> EXERCISE: Copy every line from the one that holds "Бесплатный замер" to the end of the records below, exactly and with nothing else, but without any pictures.
Segment Start: PROVIDED DATA
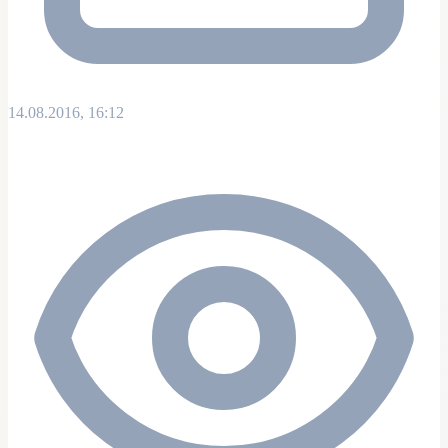
14.08.2016, 16:12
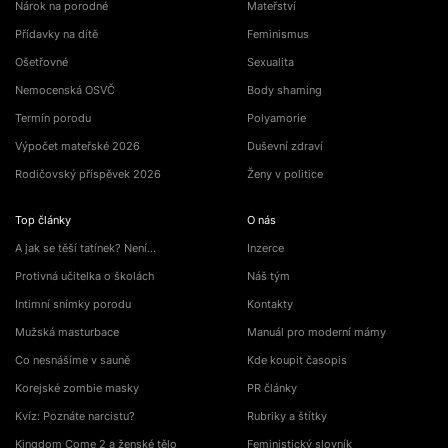
Nárok na porodné
Mateřství
Přídavky na dítě
Feminismus
Ošetřovné
Sexualita
Nemocenská OSVČ
Body shaming
Termín porodu
Polyamorie
Výpočet mateřské 2026
Duševní zdraví
Rodičovský příspěvek 2026
Ženy v politice
Top články
O nás
A jak se těší tatínek? Není…
Inzerce
Protivná učitelka o školách
Náš tým
Intimní snímky porodu
Kontakty
Mužská masturbace
Manuál pro moderní mámy
Co nesnášíme v sauně
Kde koupit časopis
Korejské zombie masky
PR články
Kvíz: Poznáte narcistu?
Rubriky a štítky
Kingdom Come 2 a ženské tělo
Feministický slovník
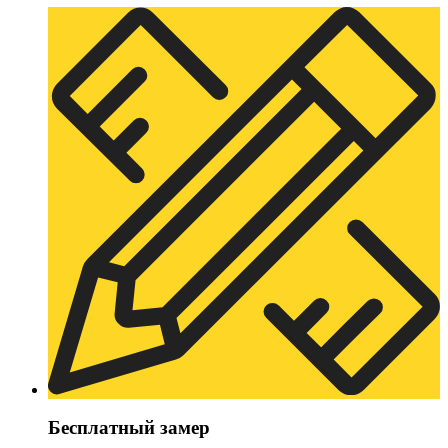
Бесплатный замер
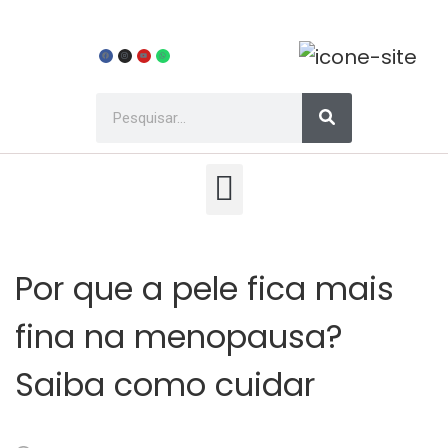
Por que a pele fica mais
fina na menopausa?
Saiba como cuidar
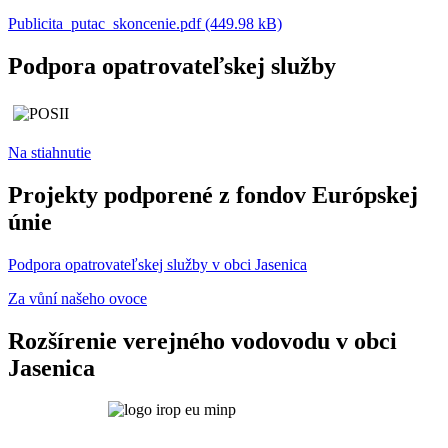
Publicita_putac_skoncenie.pdf (449.98 kB)
Podpora opatrovateľskej služby
Na stiahnutie
Projekty podporené z fondov Európskej
únie
Podpora opatrovateľskej služby v obci Jasenica
Za vůní našeho ovoce
Rozšírenie verejného vodovodu v obci
Jasenica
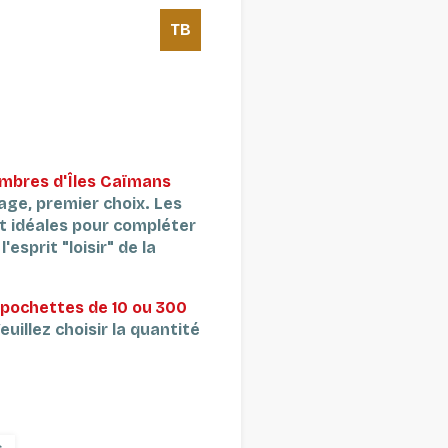
TB
imbres d'
Îles Caïmans
vage, premier choix.
Les
t idéales pour compléter
'esprit "loisir" de la
pochettes de 10 ou 300
euillez choisir la quantité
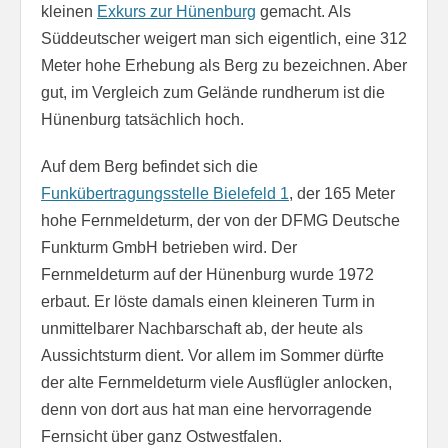
kleinen
Exkurs zur Hünenburg
gemacht. Als
Süddeutscher weigert man sich eigentlich, eine 312
Meter hohe Erhebung als Berg zu bezeichnen. Aber
gut, im Vergleich zum Gelände rundherum ist die
Hünenburg tatsächlich hoch.
Auf dem Berg befindet sich die
Funkübertragungsstelle Bielefeld 1
, der 165 Meter
hohe Fernmeldeturm, der von der DFMG Deutsche
Funkturm GmbH betrieben wird. Der
Fernmeldeturm auf der Hünenburg wurde 1972
erbaut. Er löste damals einen kleineren Turm in
unmittelbarer Nachbarschaft ab, der heute als
Aussichtsturm dient. Vor allem im Sommer dürfte
der alte Fernmeldeturm viele Ausflügler anlocken,
denn von dort aus hat man eine hervorragende
Fernsicht über ganz Ostwestfalen.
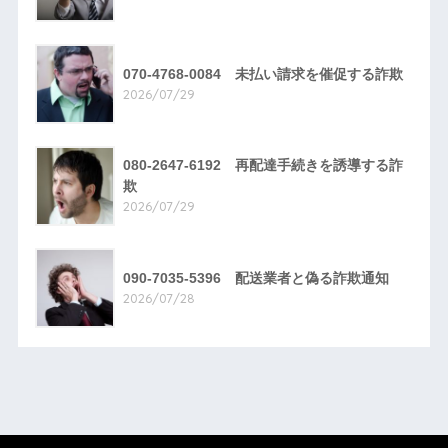
070-4768-0084 未払い請求を催促する詐欺
2026/07/29
080-2647-6192 再配達手続きを誘導する詐
欺
2026/07/29
090-7035-5396 配送業者と偽る詐欺通知
2026/07/28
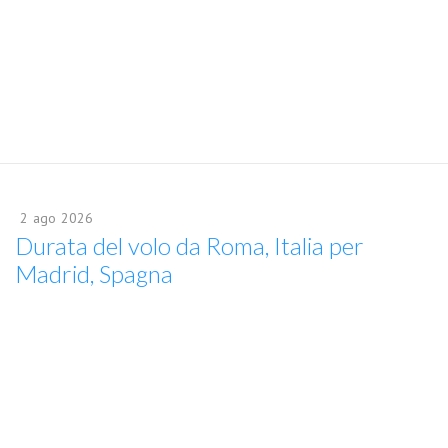
2
ago
2026
Durata del volo da Roma, Italia per
Madrid, Spagna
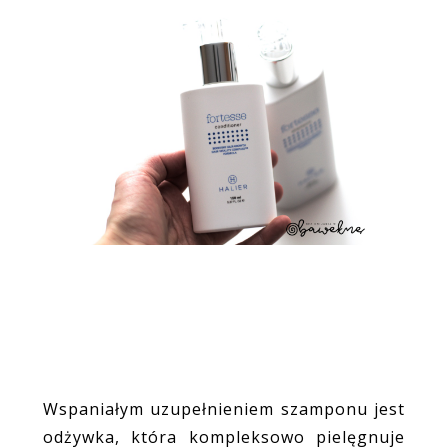
Wspaniałym uzupełnieniem szamponu jest
odżywka, która kompleksowo pielęgnuje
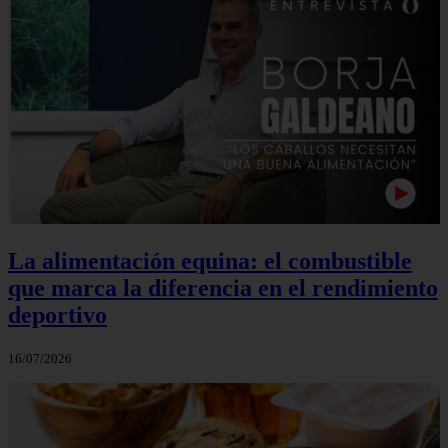
La alimentación equina: el combustible
que marca la diferencia en el rendimiento
deportivo
16/07/2026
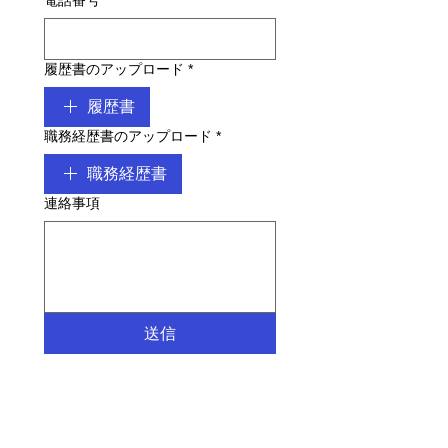
電話番号
*
履歴書のアップロード
*
履歴書
職務経歴書のアップロード
*
職務経歴書
連絡事項
送信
Segment End: PROVIDED DATA
> RESPONSE TO THIS TASK:
Бесплатный замер
Por que a pele fica mais
fina na menopausa?
Saiba como cuidar
Publicita_putac_skoncenie.pdf (449.98 kB)
Podpora opatrovateľskej služby
Na stiahnutie
Projekty podporené z fondov Európskej
únie
Podpora opatrovateľskej služby v obci Jasenica
Za vůní našeho ovoce
Rozšírenie verejného vodovodu v obci
Jasenica
TB
imbres d'
Îles Caïmans
vage, premier choix.
Les
t idéales pour compléter
'esprit "loisir" de la
pochettes de 10 ou 300
euillez choisir la quantité
kleinen
Exkurs zur Hünenburg
gemacht. Als
Süddeutscher weigert man sich eigentlich, eine 312
Meter hohe Erhebung als Berg zu bezeichnen. Aber
gut, im Vergleich zum Gelände rundherum ist die
Hünenburg tatsächlich hoch.
Auf dem Berg befindet sich die
Funkübertragungsstelle Bielefeld 1
, der 165 Meter
hohe Fernmeldeturm, der von der DFMG Deutsche
Funkturm GmbH betrieben wird. Der
Fernmeldeturm auf der Hünenburg wurde 1972
erbaut. Er löste damals einen kleineren Turm in
unmittelbarer Nachbarschaft ab, der heute als
Aussichtsturm dient. Vor allem im Sommer dürfte
der alte Fernmeldeturm viele Ausflügler anlocken,
denn von dort aus hat man eine hervorragende
Fernsicht über ganz Ostwestfalen.
070-4768-0084 未払い請求を催促する詐欺
2026/07/29
080-2647-6192 再配達手続きを誘導する詐
欺
2026/07/29
090-7035-5396 配送業者と偽る詐欺通知
2026/07/28
2
ago
2026
Durata del volo da Roma, Italia per
Madrid, Spagna
Wspaniałym uzupełnieniem szamponu jest
odżywka, która kompleksowo pielęgnuje
La alimentación equina: el combustible
que marca la diferencia en el rendimiento
deportivo
16/07/2026
電話番号
*
履歴書のアップロード
*
履歴書
職務経歴書のアップロード
*
職務経歴書
連絡事項
送信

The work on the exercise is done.